2. That the learned Commissioner of Income Tax (Appeals) National Faceless Appeal Centre (NFAC), New Delhi has erred both in law and on facts in dismissing the appeal by observing that "appellant has applied for Vivad Se Vishwas Scheme -2020 and Form No. 5 dated 22.2.2021 has been issued/granted to the appellant which is uploaded on 22.2.2021 under VSVS- 2020. Hence, this appeal has become infructuous. Thus appeal is dismissed as withdrawn". The finding is factually incorrect, legally misconceived and wholly untenable.

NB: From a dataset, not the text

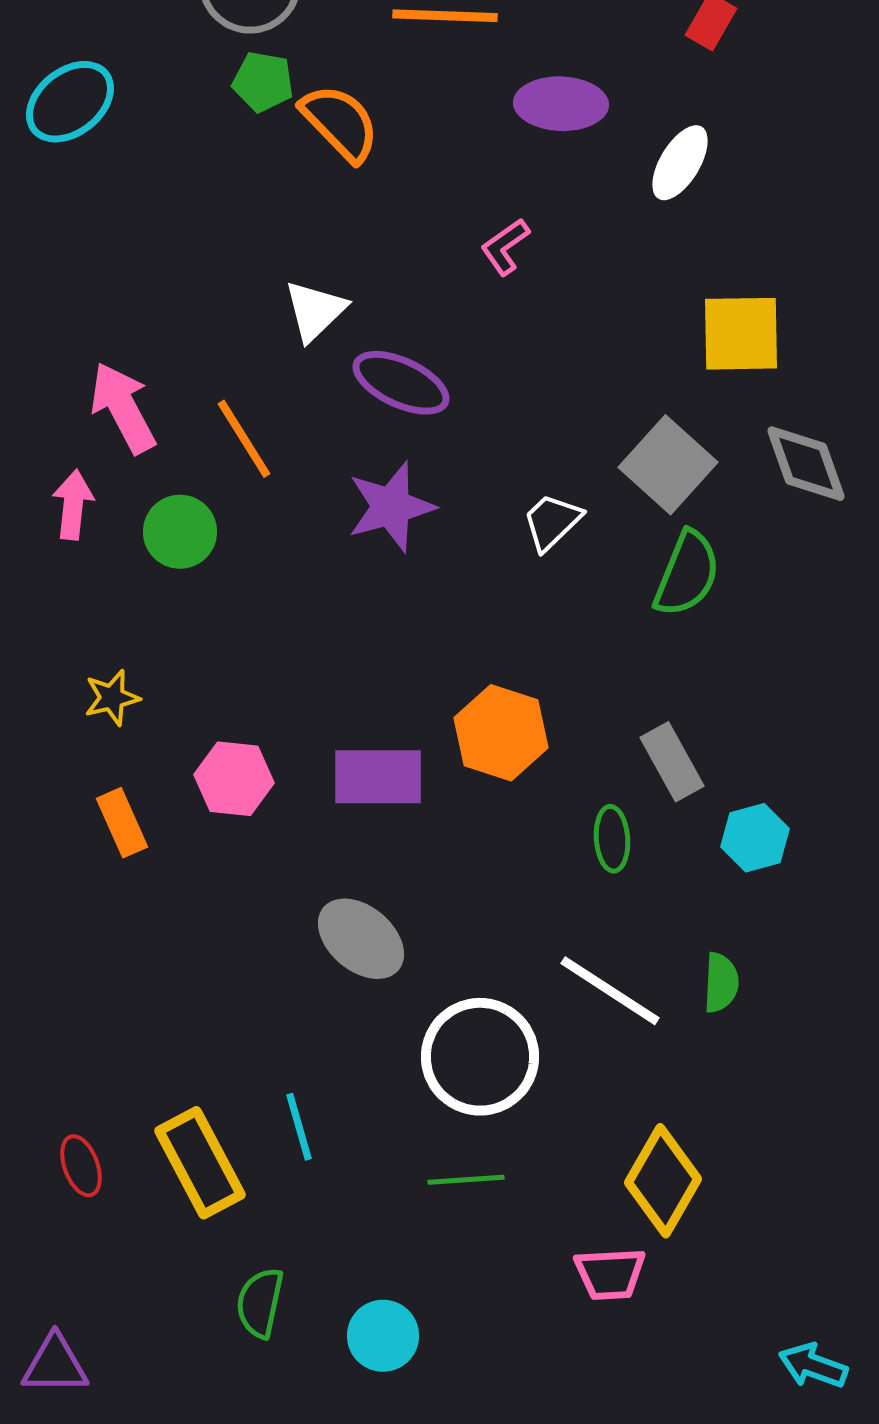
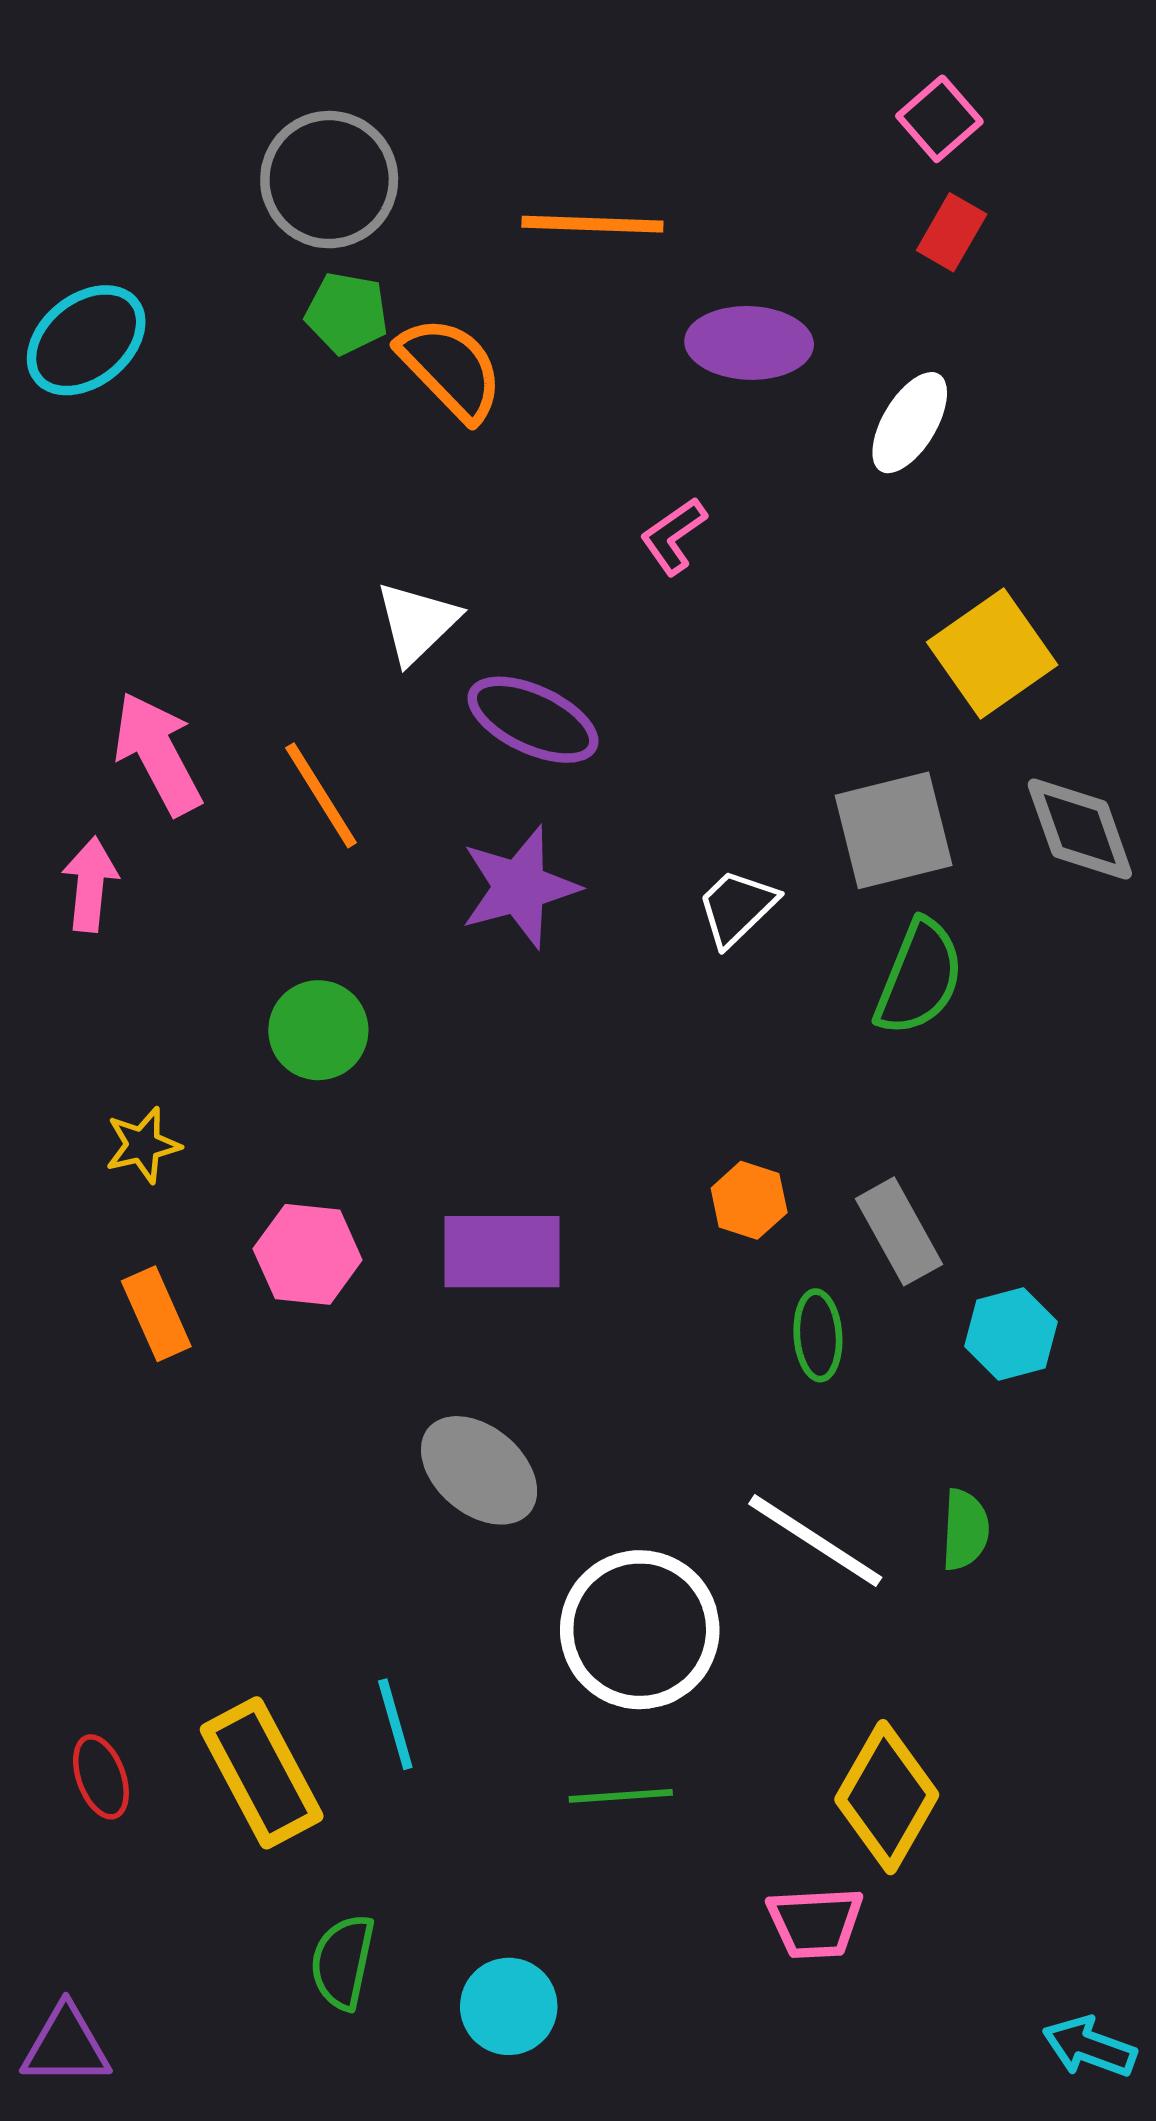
yellow square: (741, 334) -> (992, 653), turned -34
gray square: (668, 465) -> (894, 830), turned 34
green circle: (180, 532) -> (318, 1030), moved
orange hexagon: (501, 733) -> (749, 1200), moved, size x0.6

3. That furthermore the learned Commissioner of Income Tax (Appeals) National Faceless Appeal Centre (NFAC), New Delhi has erred both in law and on facts in upholding the conclusion of the learned Assessing Officer that appellant was obliged to deduct TDS u/s 194A of the Act against on interest of Rs. 7,21,59,321/- to Board of School Education, Haryana Bhiwani during the financial year 2013-14 relevant to assessment year 2014-15.

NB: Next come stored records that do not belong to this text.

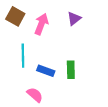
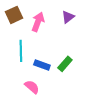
brown square: (15, 16) -> (14, 15), turned 36
green rectangle: (71, 70) -> (65, 64), turned 42

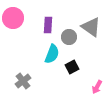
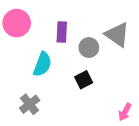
cyan semicircle: (52, 54) -> (42, 64), moved
black square: (72, 67) -> (84, 80), moved

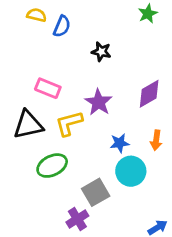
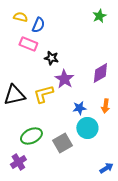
black star: (101, 52) -> (51, 58), moved
pink rectangle: (48, 88) -> (28, 44), moved
green ellipse: (52, 166) -> (31, 136), moved
purple cross: (77, 219) -> (18, 162), moved

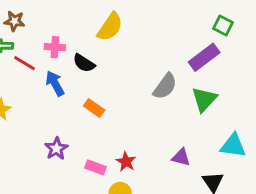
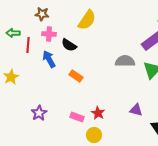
brown star: (14, 21) -> (42, 14), moved
red line: (25, 63) -> (28, 45), turned 63
gray semicircle: (165, 86) -> (125, 61), turned -126
purple star: (56, 149) -> (39, 113), moved

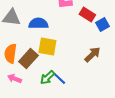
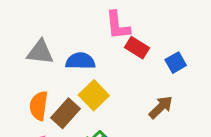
red rectangle: (87, 15) -> (137, 48), moved
yellow square: (47, 47) -> (94, 95), turned 36

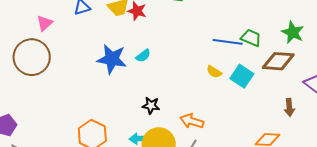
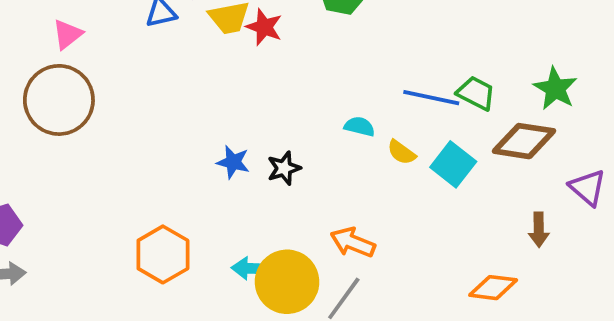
pink triangle: (45, 23) -> (67, 34), moved
cyan semicircle: (143, 56) -> (360, 126), moved, turned -133
blue star: (112, 59) -> (233, 162), moved, size x0.6
black star: (151, 106) -> (284, 168), moved, turned -30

3.1 That the learned Commissioner of Income Tax (Appeals) National Faceless Appeal Centre (NFAC), New Delhi, has failed to appreciate that since income of the Board was eligible for exemption u/s 10(23C)(iiiab) of the Act, there was no obligation to deduct TDS u/s 194A of the Act.
That the learned Commissioner of Income Tax (Appeals) National Faceless Appeal Centre (NFAC), New Delhi has failed to appreciate that order dated 18.3.2021 u/s 201(1)/ 201(1A) of the Act for the financial year 2013-14 relevant to assessment year 2014-15 1 was barred by limitation and therefore deserved to be quashed as such.

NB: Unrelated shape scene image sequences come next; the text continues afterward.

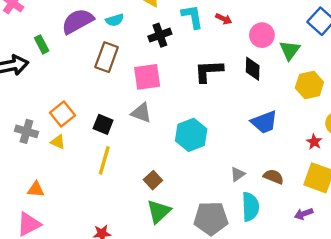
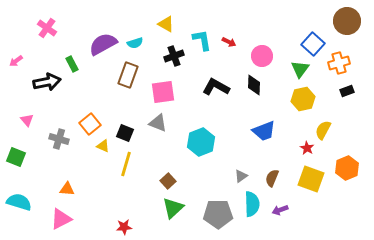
green triangle: (290, 50) -> (300, 69), moved
black L-shape: (209, 71) -> (216, 87), turned 32
yellow triangle: (58, 142) -> (103, 146), moved
brown semicircle: (274, 177) -> (272, 178), turned -90
purple arrow: (304, 214) -> (280, 210), moved

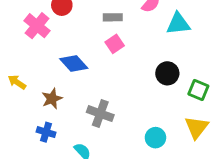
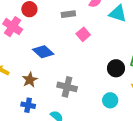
cyan triangle: (178, 24) -> (118, 14), turned 30
pink square: (115, 44) -> (83, 34), moved
black circle: (167, 73) -> (116, 68), moved

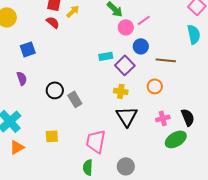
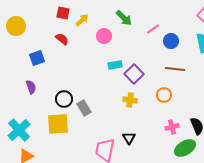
red semicircle: (53, 22) -> (62, 39), moved
pink circle: (126, 27) -> (104, 36), moved
blue circle: (141, 46) -> (171, 41), moved
black triangle: (127, 116) -> (129, 138), moved, size x0.6
yellow square: (52, 136) -> (58, 124), moved, size x1.6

That since notice dated 18.3.2021 u/s 156 of the Act enclosed with order dated 18.3.2021 u/s 201(1)/201(1A) of the Act was without DIN No. and the same was in violation of CBDT Circular No. 19/2019 requiring mandatory DIN No. and therefore both the notice u/s 156 and impugned order dated 18.3.2021 u/s 201(1)/201(1A) of the Act are also otherwise illegal, invalid and non-est order.
That both the authorities below have framed the impugned order without granting sufficient proper opportunity to the appellant and therefore the same are contrary to principles of natural justice and hence vitiated.
At the very outset the Counsel stated that the first appellate authority has dismissed the appeal as withdrawn on the wrong assumption of fact that the assessee has chosen to settle the dispute under VSVS scheme 2020.
4. It is the say of the Counsel that the impugned appeal was never a subject matter of VSVS scheme and prayed for the restoration of appeal to the files of the CIT(A) to be decided on merits of the case.
5. The DR fairly conceded to this.
6. In our considered opinion if the impugned appeal was never a subject matter of VSVS scheme then the CIT(A) ought to have decided the appeal on merits of the case.
In the interest of justice and fair play we deem it fit to restore the quarrel to the files of the CIT(A) with a direction to decide the appeal on merits of the case.
In the result, the appeal of the assessee is allowed for statistical purpose.
Order pronounced in the open court on 03.04.2024.